[Dataset entries]
§
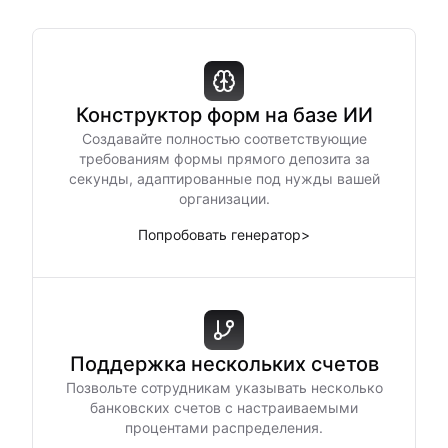
Конструктор форм на базе ИИ
Создавайте полностью соответствующие
требованиям формы прямого депозита за
секунды, адаптированные под нужды вашей
организации.
Попробовать генератор
>
Поддержка нескольких счетов
Позвольте сотрудникам указывать несколько
банковских счетов с настраиваемыми
процентами распределения.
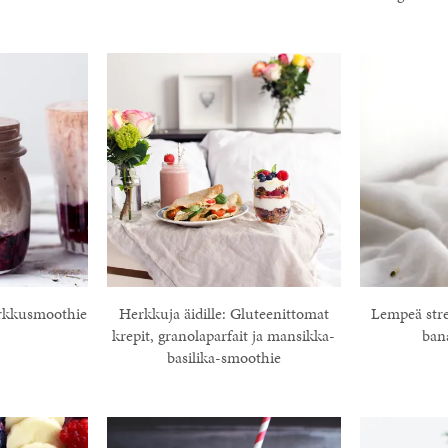
rkkusmoothie
Herkkuja äidille: Gluteenittomat
Lempeä stres
krepit, granolaparfait ja mansikka-
ban
basilika-smoothie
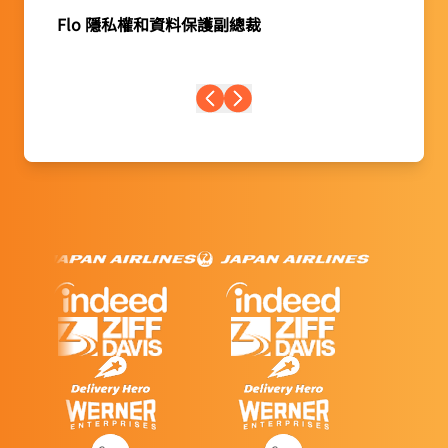
Flo 隱私權和資料保護副總裁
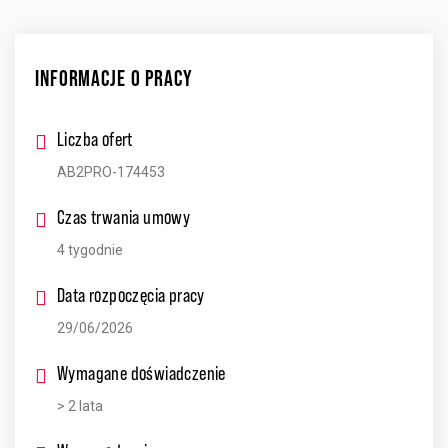
INFORMACJE O PRACY
Liczba ofert
AB2PRO-174453
Czas trwania umowy
4 tygodnie
Data rozpoczęcia pracy
29/06/2026
Wymagane doświadczenie
> 2 lata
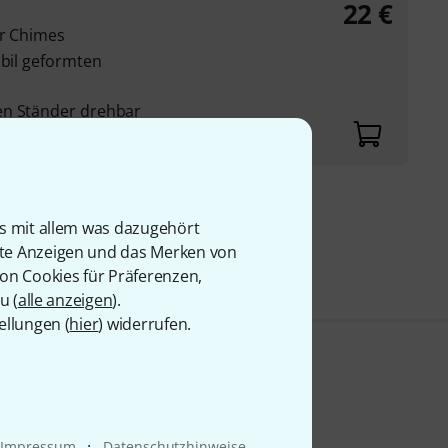
22
€
ir Chimes
abil geformten
en Ständer drehbar
9 €
is mit allem was dazugehört
rte Anzeigen und das Merken von
von Cookies für Präferenzen,
u (
alle anzeigen
).
ellungen (
hier
) widerrufen.
·
Impressum
Datenschutzhinweise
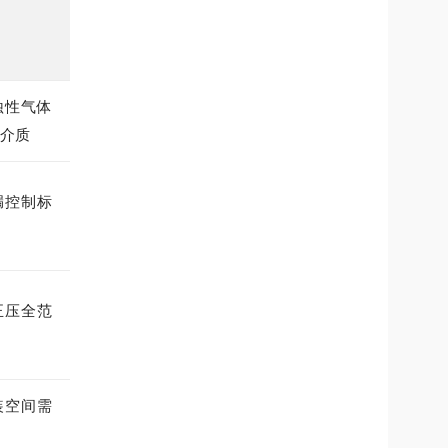
蚀性气体
介质
漏控制标
正压全范
装空间需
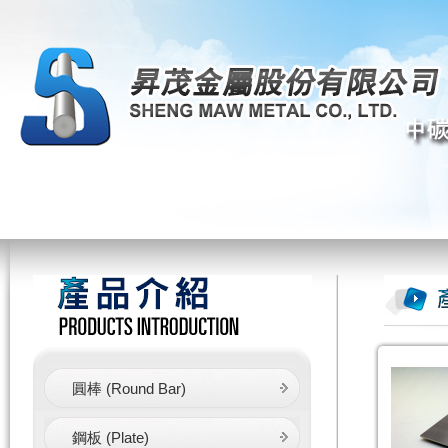
圓棒 (Round Bar)
鋼板 (Plate)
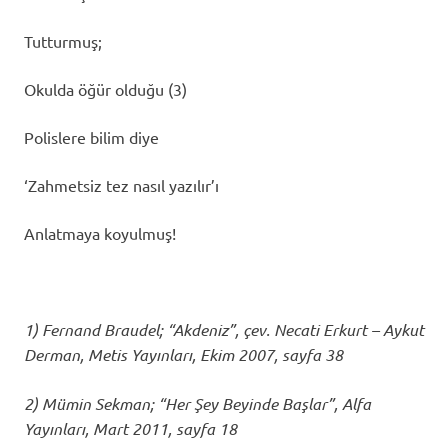
Tutturmuş;
Okulda öğür olduğu (3)
Polislere bilim diye
‘Zahmetsiz tez nasıl yazılır’ı
Anlatmaya koyulmuş!
1) Fernand Braudel; “Akdeniz”, çev. Necati Erkurt – Aykut
Derman, Metis Yayınları, Ekim 2007, sayfa 38
2) Mümin Sekman; “Her Şey Beyinde Başlar”, Alfa
Yayınları, Mart 2011, sayfa 18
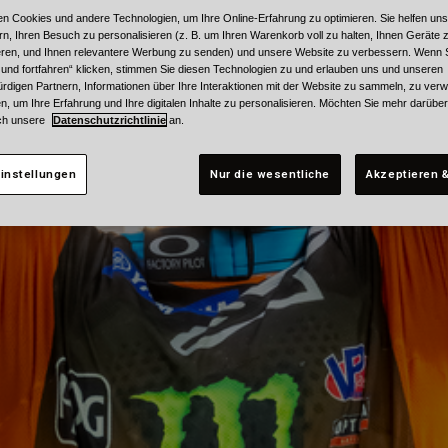
n Cookies und andere Technologien, um Ihre Online-Erfahrung zu optimieren. Sie helfen uns
rn, Ihren Besuch zu personalisieren (z. B. um Ihren Warenkorb voll zu halten, Ihnen Geräte z
ieren, und Ihnen relevantere Werbung zu senden) und unsere Website zu verbessern. Wenn S
 und fortfahren“ klicken, stimmen Sie diesen Technologien zu und erlauben uns und unseren
rdigen Partnern, Informationen über Ihre Interaktionen mit der Website zu sammeln, zu ve
n, um Ihre Erfahrung und Ihre digitalen Inhalte zu personalisieren. Möchten Sie mehr darübe
ch unsere
Datenschutzrichtlinie
an.
instellungen
Nur die wesentliche
Akzeptieren &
§
| PROBLEM DESCRIPTION |
Copy each line in the entries above where "Cookies" turns up.

| TASK OUTPUT |
von Cookies für Präferenzen,
n Cookies und andere Technologien, um Ihre Online-Erfahrung zu optimieren. Sie helfen uns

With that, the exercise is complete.